2)      Consciente disto, a Igreja antiga ministrava a reconciliação dos pecados em duas fases. Sim, o pecador confessava seus pecados a um ministro de Deus. Este não o absolvia imediatamente (cf. Jo20, 20-22), mas impunha-lhes uma satisfação adequada, correspondente á gravidade das suas faltas; este exercício de penitencia devia proporcionar ao cristão o domínio sobre si, a vitória sobre as paixões  e a liberdade interior. A satisfação assim imposta, para ser realmente medicinal, costumava ser penosa: assim, por exemplo, uma quaresma de jejum, em que o penitente se vestia de peles de animais (para praticar tal penitência, o cristão tinha que excitar dentro de si um vivo amor a Deus e um profundo horror ao pecado). Somente depois de terminar a respectiva satisfação, era o pecador absolvido. Julgava-se então que estava isento não apenas da culpa, mas também de toda expiação devida aos seus pecados; estaria livre não só da culpa do pecado, mas também das raízes e das conseqüências deste.
Esta prática penitencial conservou-se até os fins do século VI. Tornou-se, porém, insustentável, pois exigia especiais condições de saúde e acarretava conseqüências penosas para todo o resto da vida de quem se submetera. Eis porque aos poucos foi sendo modificada:

3)      No séc. IX a igreja julgou oportuno substituir certas obras penitenciais muito rigorosas por outras mais brandas; a estas a Igreja associava os méritos satisfatórios de Cristo, num gesto de indulgência. Tais obras foram chamadas “obras indulgenciadas”, porque enriquecidas de indulgências: podiam se assim indulgenciadas orações, esmolas, peregrinações...

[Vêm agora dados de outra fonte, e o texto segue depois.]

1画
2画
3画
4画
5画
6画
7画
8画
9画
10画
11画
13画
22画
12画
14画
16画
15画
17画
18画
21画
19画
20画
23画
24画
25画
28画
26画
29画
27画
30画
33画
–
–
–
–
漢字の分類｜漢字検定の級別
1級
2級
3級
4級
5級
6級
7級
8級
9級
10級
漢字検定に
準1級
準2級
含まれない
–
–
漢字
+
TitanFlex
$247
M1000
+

Está claro, porém, que estas obras mais brandas enriquecidas pelos méritos de Cristo só tinham valor satisfatório se fossem praticadas com as disposições interiores que animavam os penitentes da Igreja antiga aprestar uma quarentena de jejum ou outras obras rigorosas. Não bastava, pois, rezar uma oração ou dar uma esmola para se libertar das conseqüências do pecado, mas era preciso fazê-lo com o amor a Deus e o repúdio ao pecado que encorajavam os penitentes da Igreja Antiga. Vê-se, pois, que era (e é) muito difícil ganhar indulgências.

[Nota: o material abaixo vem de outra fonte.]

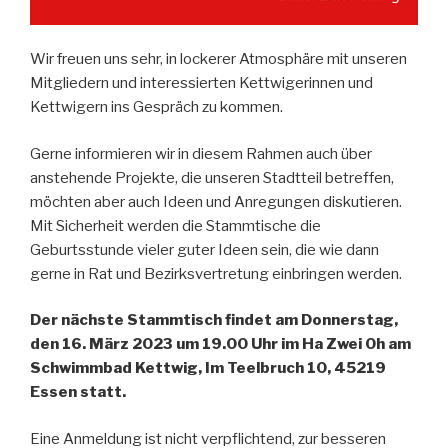
Wir freuen uns sehr, in lockerer Atmosphäre mit unseren
Mitgliedern und interessierten Kettwigerinnen und
Kettwigern ins Gespräch zu kommen.
Gerne informieren wir in diesem Rahmen auch über
anstehende Projekte, die unseren Stadtteil betreffen,
möchten aber auch Ideen und Anregungen diskutieren.
Mit Sicherheit werden die Stammtische die
Geburtsstunde vieler guter Ideen sein, die wie dann
gerne in Rat und Bezirksvertretung einbringen werden.
Der nächste Stammtisch findet am Donnerstag,
den 16. März 2023 um 19.00 Uhr im Ha Zwei Oh am
Schwimmbad Kettwig, Im Teelbruch 10, 45219
Essen statt.
Eine Anmeldung ist nicht verpflichtend, zur besseren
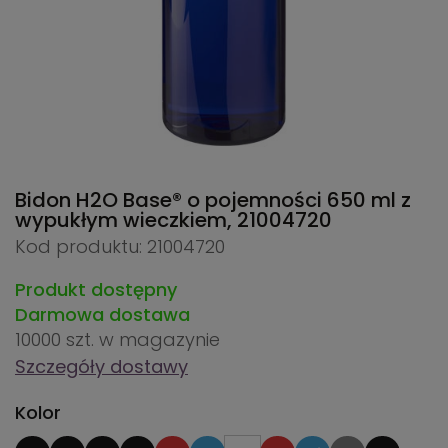
Bidon H2O Base® o pojemności 650 ml z
wypukłym wieczkiem,
21004720
Kod produktu: 21004720
Produkt dostępny
Darmowa dostawa
10000 szt.
w magazynie
Szczegóły dostawy
Kolor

Mais: ninguém podia (ou pode) ganhar indulgências sem que tivesse (ou tenha) anteriormente confessado as suas faltas e houvesse (ou haja) recebido o perdão das mesmas. A instituição das indulgências não tinha em vista apagar os pecados, mas contribuir (mediante a provocação de um ato de grande amor) para eliminar as conseqüências ou resquícios do pecado.
Por conseguinte, a Igreja nunca vendeu o perdão dos pecados nem vendeu indulgências. O perdão dos pecados sempre foi pré-requisito para as indulgências. Quando a Igreja indulgenciava a prática de esmolas, não tencionava dizer que o dinheiro produz efeitos mágicos, mas queria apenas estimular a caridade ou as disposições íntimas do cristão para que se conseguisse libertar-se das escórias remanescentes do pecado. Não há dúvida, porém, de que pregadores populares e muitos fiéis cristãos dos séc. XV e XVI usaram de linguagem inadequada ou errônea ao falar de indulgências. Foi o que deu ocasião aos protestos de Lutero e dos reformadores.

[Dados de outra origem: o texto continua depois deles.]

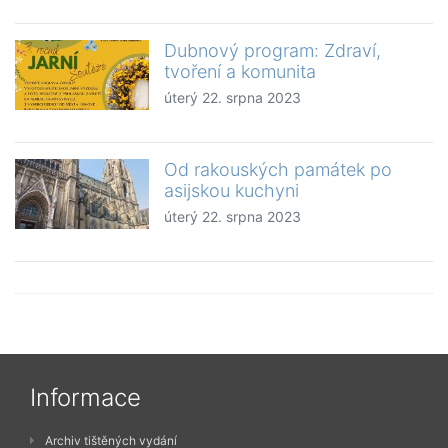
Dubnový program: Zdraví,
tvoření a komunita
úterý 22. srpna 2023
Od rakouských památek po
asijskou kuchyni
úterý 22. srpna 2023
Informace
Archiv tištěných vydání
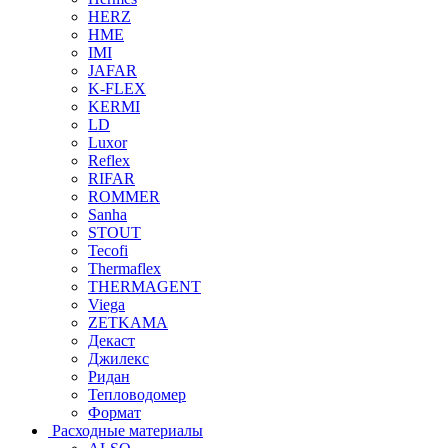
HERZ
HME
IMI
JAFAR
K-FLEX
KERMI
LD
Luxor
Reflex
RIFAR
ROMMER
Sanha
STOUT
Tecofi
Thermaflex
THERMAGENT
Viega
ZETKAMA
Декаст
Джилекс
Ридан
Тепловодомер
Формат
Расходные материалы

4)      as indulgências podem ser adquiridas também em favor das almas do purgatório. Estas precisam de se libertar das escórias dos pecados com as quais deixaram a vida presente; para tanto, necessitam da graça de Deus, que os fiéis que foram enxertados em Cristo pelo Batismo e vivem em plena comunhão com a Igreja, constituem uma grande família, solidária e unida em si pela caridade. Em conseqüência, os méritos de uns redundam em benefício de outros; os atos satisfatórios que as almas retas prestam a Deus podem auxiliar a outros cristãos, que precisem expiar, seja aqui na terra, seja no purgatório. Em outros termos: pelas nossas preces, pelas nossas boas obras e pelos nossos atos de mortificação, unidos aos méritos de Cristo, podemos ser úteis não só a nós mesmos mas também aos nosso irmãos, que devem prestar satisfação a Deus por seus pecados. É esta solidariedade que se chama “Comunhão dos Santos”. Esta expressão designa a comunhão dos bens espirituais ou de coisas santas segundo a qual vivem os filhos da Igreja. “Uma alma que se leva (que se enriquece de Deus), eleva o mundo inteiro”.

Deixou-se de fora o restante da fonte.